I was my husband's caregiver until he passed away and each day I grieved over yet another part of him I had lost... I vividly remember the day he could no longer button his shirt, and I went that day and bought him some pull on shirts....anyway... "Marooned" is beautifully written, painful emotions elegantly expressed... you are a true poet... love you bunches, and thank you so much for sharing such an intimate poem...


----------



## midnightpoet (Sep 26, 2020)

Good job, Gumby - very relatable.


----------



## jenthepen (Sep 26, 2020)

A beautiful poem that comes at the horror of dementia from an unusually positive perspective. Imagining the alien world of a dementia sufferer without measuring the condition by 'normal' expectations somehow restores the dignity that is traditionally lost. An empathetic and insightful poem that has a power to shift the thinking of a reader. 

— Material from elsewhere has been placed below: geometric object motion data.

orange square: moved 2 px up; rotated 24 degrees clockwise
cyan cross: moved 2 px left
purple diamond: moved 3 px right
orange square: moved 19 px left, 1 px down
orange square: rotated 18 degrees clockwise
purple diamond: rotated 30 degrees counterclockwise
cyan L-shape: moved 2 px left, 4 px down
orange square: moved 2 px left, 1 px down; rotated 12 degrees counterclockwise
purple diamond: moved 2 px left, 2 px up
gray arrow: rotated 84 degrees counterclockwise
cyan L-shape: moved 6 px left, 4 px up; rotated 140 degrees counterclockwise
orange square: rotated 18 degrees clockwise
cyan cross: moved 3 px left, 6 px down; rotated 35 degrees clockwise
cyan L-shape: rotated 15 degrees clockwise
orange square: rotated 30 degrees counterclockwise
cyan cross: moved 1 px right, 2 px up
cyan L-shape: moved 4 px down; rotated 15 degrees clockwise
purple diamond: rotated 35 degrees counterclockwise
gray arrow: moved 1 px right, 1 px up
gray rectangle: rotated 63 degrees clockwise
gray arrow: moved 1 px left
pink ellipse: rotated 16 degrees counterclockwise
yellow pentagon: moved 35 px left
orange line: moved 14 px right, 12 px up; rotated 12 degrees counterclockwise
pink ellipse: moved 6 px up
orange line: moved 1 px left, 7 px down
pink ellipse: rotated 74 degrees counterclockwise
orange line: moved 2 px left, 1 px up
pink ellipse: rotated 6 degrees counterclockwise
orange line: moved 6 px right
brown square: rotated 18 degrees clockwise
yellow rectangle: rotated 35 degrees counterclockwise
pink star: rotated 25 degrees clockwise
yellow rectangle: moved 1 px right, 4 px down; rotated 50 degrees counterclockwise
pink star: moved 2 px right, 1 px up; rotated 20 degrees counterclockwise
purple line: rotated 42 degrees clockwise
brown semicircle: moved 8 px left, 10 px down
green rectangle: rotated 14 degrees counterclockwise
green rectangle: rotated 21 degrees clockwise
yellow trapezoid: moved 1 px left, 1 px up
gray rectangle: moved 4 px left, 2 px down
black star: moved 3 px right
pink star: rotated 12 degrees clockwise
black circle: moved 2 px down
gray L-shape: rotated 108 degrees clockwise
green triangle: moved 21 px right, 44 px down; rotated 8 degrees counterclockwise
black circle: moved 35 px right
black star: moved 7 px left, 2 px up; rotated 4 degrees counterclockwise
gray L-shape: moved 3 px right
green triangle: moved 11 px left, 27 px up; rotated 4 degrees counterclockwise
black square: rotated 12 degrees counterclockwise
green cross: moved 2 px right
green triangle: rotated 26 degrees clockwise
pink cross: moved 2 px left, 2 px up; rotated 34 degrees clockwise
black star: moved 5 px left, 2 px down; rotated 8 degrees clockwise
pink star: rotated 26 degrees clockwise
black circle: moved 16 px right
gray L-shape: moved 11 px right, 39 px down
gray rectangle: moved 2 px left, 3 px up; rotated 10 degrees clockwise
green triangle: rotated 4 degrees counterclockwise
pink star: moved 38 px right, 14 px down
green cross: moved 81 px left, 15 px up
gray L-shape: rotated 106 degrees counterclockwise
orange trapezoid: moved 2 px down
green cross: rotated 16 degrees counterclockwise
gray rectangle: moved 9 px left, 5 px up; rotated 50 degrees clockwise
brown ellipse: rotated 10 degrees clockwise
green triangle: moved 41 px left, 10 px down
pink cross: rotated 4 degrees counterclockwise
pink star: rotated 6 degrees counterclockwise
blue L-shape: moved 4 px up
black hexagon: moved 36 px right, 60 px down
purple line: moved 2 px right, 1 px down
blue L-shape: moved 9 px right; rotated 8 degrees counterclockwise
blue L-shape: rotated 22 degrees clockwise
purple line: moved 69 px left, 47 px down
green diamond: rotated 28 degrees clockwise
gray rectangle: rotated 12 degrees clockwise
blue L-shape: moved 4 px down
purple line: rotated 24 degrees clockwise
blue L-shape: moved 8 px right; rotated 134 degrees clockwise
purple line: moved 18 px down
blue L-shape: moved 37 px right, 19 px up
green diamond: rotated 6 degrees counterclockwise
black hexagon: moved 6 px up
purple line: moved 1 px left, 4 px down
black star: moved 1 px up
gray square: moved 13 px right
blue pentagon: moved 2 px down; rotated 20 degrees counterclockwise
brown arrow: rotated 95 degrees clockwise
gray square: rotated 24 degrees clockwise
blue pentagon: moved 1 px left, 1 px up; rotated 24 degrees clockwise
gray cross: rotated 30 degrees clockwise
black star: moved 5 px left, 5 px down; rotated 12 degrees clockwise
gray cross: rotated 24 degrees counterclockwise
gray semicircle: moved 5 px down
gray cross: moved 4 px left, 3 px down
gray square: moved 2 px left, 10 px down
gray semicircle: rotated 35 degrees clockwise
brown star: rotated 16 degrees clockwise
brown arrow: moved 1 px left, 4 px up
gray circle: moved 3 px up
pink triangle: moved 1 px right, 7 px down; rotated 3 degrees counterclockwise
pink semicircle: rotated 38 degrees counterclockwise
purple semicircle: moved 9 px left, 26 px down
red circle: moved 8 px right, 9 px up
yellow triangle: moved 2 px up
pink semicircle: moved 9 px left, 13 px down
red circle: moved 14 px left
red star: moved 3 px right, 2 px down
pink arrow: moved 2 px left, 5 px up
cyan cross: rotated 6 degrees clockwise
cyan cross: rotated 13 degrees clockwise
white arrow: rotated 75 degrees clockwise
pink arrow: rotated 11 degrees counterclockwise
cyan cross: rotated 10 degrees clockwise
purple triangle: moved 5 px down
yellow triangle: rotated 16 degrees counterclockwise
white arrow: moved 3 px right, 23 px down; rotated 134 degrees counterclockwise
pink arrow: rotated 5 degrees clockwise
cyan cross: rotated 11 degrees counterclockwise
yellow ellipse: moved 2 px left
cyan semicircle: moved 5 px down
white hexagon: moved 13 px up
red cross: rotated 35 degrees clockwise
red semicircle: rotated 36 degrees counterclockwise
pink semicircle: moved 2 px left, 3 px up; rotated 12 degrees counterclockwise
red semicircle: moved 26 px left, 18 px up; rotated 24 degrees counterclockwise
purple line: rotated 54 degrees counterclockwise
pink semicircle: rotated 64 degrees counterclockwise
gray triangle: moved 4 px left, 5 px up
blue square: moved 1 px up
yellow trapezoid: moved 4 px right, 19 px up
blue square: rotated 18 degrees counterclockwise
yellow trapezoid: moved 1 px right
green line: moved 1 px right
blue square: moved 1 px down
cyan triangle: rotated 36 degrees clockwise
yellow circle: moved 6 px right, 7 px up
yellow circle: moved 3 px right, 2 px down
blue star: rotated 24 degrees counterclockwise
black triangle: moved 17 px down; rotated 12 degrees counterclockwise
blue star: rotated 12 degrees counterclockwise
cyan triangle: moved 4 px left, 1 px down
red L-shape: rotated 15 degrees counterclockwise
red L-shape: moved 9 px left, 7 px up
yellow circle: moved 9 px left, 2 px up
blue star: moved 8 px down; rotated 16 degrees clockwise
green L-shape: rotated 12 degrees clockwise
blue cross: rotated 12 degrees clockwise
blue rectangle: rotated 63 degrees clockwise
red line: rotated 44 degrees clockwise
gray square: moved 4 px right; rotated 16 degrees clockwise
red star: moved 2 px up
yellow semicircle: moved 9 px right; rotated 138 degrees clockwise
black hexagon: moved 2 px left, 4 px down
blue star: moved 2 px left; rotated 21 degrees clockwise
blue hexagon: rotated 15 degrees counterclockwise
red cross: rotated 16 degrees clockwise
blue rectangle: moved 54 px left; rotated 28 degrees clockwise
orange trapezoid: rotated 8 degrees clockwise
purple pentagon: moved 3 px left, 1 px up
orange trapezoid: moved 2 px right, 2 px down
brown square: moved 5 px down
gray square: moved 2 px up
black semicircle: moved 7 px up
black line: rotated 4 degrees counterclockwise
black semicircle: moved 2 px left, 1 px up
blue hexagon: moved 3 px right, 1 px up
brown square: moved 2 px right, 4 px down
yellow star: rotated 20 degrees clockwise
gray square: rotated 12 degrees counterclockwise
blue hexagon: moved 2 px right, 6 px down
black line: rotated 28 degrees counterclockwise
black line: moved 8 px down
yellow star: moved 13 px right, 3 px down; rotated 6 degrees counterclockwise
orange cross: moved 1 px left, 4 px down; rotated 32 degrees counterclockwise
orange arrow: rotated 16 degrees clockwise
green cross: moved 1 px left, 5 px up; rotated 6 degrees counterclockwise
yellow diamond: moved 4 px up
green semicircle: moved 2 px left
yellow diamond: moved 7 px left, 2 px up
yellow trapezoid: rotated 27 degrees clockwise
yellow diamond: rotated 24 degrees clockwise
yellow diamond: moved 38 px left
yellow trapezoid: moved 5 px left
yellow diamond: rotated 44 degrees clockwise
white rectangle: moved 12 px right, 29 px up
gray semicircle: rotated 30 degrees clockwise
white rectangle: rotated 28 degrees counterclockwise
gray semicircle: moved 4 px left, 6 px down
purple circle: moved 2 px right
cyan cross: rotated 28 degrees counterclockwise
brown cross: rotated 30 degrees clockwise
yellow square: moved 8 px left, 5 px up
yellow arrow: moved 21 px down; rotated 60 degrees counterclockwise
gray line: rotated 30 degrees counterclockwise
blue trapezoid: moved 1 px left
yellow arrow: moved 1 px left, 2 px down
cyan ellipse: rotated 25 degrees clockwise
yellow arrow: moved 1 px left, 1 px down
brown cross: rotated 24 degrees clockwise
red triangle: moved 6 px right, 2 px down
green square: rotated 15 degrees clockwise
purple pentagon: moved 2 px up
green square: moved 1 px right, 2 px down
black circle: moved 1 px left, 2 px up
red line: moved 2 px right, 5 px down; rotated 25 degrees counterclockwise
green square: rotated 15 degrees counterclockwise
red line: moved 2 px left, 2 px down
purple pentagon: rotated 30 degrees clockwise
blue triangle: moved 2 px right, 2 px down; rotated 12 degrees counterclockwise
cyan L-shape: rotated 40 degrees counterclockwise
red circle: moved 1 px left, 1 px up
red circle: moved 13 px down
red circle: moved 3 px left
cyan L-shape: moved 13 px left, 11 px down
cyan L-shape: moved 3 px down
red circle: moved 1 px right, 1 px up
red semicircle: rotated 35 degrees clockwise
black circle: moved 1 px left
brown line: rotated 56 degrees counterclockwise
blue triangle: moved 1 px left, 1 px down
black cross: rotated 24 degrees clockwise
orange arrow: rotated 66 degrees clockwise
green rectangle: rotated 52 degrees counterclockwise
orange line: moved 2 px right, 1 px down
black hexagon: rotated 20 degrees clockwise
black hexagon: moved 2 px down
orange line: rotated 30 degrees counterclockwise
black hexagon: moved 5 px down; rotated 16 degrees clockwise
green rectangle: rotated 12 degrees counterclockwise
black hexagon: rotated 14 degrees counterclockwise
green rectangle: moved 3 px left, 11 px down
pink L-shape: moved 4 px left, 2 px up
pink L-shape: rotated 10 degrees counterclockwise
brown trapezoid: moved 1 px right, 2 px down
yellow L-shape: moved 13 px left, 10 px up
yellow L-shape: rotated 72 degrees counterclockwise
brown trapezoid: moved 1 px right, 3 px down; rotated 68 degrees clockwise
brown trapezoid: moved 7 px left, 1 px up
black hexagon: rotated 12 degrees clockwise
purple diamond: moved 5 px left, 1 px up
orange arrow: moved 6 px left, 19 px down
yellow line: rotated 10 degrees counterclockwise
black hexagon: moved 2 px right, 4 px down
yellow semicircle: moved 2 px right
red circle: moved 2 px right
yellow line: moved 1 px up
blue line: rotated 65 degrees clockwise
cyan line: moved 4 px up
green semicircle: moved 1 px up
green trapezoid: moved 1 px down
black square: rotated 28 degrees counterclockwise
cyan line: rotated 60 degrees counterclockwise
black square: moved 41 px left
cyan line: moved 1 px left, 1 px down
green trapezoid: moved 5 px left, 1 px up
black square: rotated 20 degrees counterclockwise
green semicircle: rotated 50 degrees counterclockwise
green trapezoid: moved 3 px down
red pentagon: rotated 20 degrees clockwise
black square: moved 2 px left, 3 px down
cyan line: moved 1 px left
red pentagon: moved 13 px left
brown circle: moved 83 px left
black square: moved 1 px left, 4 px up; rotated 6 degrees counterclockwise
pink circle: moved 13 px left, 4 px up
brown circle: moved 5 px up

Great work Gumby! You got my vote.


----------



## Phil Istine (Sep 27, 2020)

Congratulations, Gumby.  It's an enjoyable poem and worthy winner.


----------



## ladygarmadone17 (Oct 2, 2020)

My first impression reading the poem, I thought you were mad at somebody you’ve dated for years. Boy was I wrong, upon seeing your inspiration, now the poem talks differently, than my original thought process entailed. 

Well done, Gumby, well done. [emoji1319][emoji1319][emoji1319][emoji1319][emoji1319][emoji1319][emoji1319][emoji1319][emoji1319][emoji1319][emoji1319][emoji1319][emoji1319][emoji1319][emoji1319][emoji1319][emoji1319][emoji1319][emoji1319][emoji1319][emoji1319][emoji1319][emoji1319][emoji1319][emoji1319][emoji1319][emoji1319][emoji1319][emoji1319][emoji1319][emoji1319][emoji1319][emoji1319][emoji1319]


Sent from my iPad using Tapatalk


----------



## Gumby (Oct 2, 2020)

Thank you all! Much appreciated.


----------